- EXERCISE DETAILS:
Whichever lines of the entries hold the word "General" should be identified and copied.

Document layout detection data
___
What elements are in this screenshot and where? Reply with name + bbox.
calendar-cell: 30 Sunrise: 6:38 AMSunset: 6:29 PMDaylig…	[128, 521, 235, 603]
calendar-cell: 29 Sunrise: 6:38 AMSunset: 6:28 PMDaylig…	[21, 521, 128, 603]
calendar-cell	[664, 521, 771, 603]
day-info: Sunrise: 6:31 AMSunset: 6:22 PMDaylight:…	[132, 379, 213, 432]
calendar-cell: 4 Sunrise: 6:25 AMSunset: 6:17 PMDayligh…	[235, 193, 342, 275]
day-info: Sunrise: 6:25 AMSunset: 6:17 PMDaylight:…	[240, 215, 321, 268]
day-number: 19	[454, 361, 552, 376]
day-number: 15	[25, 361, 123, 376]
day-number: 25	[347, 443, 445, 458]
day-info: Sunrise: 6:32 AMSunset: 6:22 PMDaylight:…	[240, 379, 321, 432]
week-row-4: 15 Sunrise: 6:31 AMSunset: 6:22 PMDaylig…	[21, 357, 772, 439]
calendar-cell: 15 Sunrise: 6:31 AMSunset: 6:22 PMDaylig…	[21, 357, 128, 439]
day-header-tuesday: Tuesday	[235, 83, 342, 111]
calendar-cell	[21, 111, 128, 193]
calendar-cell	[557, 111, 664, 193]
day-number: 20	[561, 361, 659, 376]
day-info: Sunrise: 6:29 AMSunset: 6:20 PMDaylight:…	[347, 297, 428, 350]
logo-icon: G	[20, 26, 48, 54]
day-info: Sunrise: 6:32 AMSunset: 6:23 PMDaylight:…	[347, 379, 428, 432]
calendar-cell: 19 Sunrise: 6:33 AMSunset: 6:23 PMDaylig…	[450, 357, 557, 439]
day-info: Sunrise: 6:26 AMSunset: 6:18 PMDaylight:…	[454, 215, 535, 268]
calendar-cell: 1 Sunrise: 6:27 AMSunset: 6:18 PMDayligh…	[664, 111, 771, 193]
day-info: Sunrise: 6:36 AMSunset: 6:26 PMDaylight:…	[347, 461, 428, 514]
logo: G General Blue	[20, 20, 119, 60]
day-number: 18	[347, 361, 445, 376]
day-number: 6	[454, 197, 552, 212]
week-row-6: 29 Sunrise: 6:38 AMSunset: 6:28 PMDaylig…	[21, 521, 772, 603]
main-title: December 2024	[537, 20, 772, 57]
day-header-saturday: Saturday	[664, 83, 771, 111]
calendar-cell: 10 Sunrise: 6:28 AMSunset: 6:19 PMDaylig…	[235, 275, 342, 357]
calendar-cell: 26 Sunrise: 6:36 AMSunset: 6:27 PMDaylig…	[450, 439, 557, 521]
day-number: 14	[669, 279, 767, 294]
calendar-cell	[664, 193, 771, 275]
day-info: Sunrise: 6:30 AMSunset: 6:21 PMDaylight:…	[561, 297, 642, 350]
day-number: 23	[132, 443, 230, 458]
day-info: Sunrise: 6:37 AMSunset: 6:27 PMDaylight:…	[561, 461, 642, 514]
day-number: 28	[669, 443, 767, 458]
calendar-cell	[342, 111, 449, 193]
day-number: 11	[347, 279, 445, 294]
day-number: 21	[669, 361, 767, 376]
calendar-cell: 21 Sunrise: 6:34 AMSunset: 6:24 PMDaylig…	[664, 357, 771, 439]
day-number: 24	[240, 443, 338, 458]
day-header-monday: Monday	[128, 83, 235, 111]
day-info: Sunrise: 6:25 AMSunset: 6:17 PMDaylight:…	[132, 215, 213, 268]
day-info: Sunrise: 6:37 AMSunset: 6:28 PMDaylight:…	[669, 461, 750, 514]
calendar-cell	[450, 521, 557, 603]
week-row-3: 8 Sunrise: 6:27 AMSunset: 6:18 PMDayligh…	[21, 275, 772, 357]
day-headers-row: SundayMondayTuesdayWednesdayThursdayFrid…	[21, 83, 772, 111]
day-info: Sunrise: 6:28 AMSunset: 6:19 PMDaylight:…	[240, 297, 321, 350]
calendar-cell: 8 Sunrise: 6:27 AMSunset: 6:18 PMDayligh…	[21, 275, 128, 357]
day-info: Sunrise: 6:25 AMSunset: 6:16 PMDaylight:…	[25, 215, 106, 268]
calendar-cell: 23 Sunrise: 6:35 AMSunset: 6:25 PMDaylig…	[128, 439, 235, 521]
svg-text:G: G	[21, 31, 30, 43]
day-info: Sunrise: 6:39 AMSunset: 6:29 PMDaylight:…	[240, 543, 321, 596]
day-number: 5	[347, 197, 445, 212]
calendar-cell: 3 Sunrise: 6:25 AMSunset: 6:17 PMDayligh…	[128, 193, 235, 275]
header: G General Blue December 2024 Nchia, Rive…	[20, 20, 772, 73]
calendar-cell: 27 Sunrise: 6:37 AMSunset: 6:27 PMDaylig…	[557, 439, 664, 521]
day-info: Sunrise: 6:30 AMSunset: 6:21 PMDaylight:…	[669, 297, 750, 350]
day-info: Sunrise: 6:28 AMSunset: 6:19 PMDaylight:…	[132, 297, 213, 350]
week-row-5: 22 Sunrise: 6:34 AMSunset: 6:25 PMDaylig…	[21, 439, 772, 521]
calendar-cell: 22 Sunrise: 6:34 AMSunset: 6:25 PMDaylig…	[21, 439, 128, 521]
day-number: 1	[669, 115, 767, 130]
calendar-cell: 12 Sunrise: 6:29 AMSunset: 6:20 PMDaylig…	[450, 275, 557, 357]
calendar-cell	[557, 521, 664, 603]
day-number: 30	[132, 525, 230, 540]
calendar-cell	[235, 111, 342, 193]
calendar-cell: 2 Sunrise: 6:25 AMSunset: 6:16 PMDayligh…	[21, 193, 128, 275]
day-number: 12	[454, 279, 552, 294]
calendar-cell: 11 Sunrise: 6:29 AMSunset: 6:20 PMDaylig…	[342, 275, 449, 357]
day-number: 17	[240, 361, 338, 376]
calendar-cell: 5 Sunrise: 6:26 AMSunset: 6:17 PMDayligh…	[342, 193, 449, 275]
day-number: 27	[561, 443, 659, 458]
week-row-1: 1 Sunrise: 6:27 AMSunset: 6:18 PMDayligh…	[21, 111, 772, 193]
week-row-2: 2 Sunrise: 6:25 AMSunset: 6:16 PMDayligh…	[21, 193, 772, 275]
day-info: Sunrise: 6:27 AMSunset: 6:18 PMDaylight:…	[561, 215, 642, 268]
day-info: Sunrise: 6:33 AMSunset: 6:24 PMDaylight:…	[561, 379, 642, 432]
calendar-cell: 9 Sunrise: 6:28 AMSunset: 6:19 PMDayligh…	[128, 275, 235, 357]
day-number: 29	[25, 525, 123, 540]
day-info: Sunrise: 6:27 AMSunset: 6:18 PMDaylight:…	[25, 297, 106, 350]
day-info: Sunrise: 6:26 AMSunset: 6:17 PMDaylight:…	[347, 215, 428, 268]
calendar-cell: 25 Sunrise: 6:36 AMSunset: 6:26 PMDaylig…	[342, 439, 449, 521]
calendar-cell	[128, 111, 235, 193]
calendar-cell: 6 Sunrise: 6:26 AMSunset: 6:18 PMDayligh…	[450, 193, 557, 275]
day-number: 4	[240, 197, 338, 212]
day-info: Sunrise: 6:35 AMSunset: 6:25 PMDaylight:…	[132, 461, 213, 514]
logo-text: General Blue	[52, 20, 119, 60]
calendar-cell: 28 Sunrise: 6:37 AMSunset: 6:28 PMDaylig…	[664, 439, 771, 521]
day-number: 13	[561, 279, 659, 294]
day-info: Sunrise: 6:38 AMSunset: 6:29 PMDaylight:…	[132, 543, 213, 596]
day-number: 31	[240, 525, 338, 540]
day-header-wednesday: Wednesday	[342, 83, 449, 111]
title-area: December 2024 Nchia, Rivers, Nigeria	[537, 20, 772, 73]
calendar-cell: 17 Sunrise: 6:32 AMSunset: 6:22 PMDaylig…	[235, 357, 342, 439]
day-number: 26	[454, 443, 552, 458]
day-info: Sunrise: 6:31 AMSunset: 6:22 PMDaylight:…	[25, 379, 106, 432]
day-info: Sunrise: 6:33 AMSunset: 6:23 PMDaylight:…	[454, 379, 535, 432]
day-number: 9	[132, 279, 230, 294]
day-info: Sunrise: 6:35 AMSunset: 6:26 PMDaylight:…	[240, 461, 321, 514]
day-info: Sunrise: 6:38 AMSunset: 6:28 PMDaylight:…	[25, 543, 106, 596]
___
- TASK RESULT:
logo: G General Blue	[20, 20, 119, 60]
header: G General Blue December 2024 Nchia, Rive…	[20, 20, 772, 73]
logo-text: General Blue	[52, 20, 119, 60]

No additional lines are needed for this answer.